Before calling earth, R itself will of course allocate memory over and above the amount calculated above. To reduce total memory usage, it sometimes helps to remove variables and call gc before invoking earth.

Earth uses more memory if any elements of the x and y arguments are not double, because it must convert them to double internally. The same applies if the subset argument is used. Earth uses more memory if trace>=2 (because DUP=TRUE is required to pass predictor names to earth's internal call to .C). Increasing the degree does not change the memory requirement but greatly increases the running time.

Here is an example of memory use: the earth test suite builds a model using earth.default with a 1e4 by 100 input matrix with nk=21. The Windows XP task manager reports that the peak memory use when building this model is 47 MBytes. Using the formula interface to earth pushes memory to 62 MBytes. Increasing the number of rows in the input matrix to 1e5 pushes memory to 240 MBytes.

Cross validation

Use cross validation to get an estimate of RSq on independent data. Example (note the nfold parameter):

a <- earth(survived ~ ., data=etitanic, degree=2, nfold=10)
summary(a) # note the CV-RSq field
Cross validation is done if nfold is greater than 1 (typically 10).
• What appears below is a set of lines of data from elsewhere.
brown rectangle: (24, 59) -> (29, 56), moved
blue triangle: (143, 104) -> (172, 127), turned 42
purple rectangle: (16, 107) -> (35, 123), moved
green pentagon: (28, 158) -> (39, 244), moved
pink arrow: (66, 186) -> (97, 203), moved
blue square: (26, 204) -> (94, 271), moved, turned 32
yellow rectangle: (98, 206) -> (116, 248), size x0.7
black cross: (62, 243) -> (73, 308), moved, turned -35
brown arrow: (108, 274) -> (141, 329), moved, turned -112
Earth first builds a standard model with all the data as usual. This means that all the standard fields in earth's return value appear as usual. Earth then builds nfold cross validated models. It measures RSq on the test data (i.e., the left-out data) for each fold. The final cross validation RSq is the mean of these RSq's. Use summary.earth to see this final value and its standard deviation across cross validation folds.
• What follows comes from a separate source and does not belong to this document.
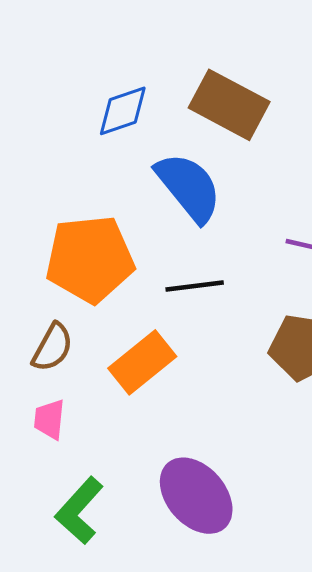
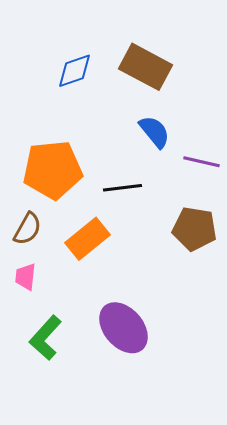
blue semicircle: (189, 187) -> (154, 132), moved, size x0.7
The cross validation results go into extra fields in earth's return value. All of these have a cv prefix — see the "Value" section above for details.

For multiple response models, at each fold earth calculates the RSq for each response independently, and combines these by taking their mean (or weighted mean if the wp argument is used).
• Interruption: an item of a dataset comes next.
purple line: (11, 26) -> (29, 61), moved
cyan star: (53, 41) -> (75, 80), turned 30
With trace=.5 or higher, earth prints out progress information as cross validation proceeds. For example

CV fold 3: CV-RSq 0.622  ntrain-nz 384 ntest-nz 43
shows that for cross validation fold number 3, the RSq on the test set (i.e., the left-out data) is 0.622. The printout also shows the number of non-zero values in the observed response in the fold's training set and test set. This is useful if you have a binary or factor response and want to check that you have enough examples of each factor level in each fold. With the stratify argument (which is enabled by default), earth attempts to keep the numbers of each level constant across folds.

For reproducibility, call set.seed before calling earth with nfold.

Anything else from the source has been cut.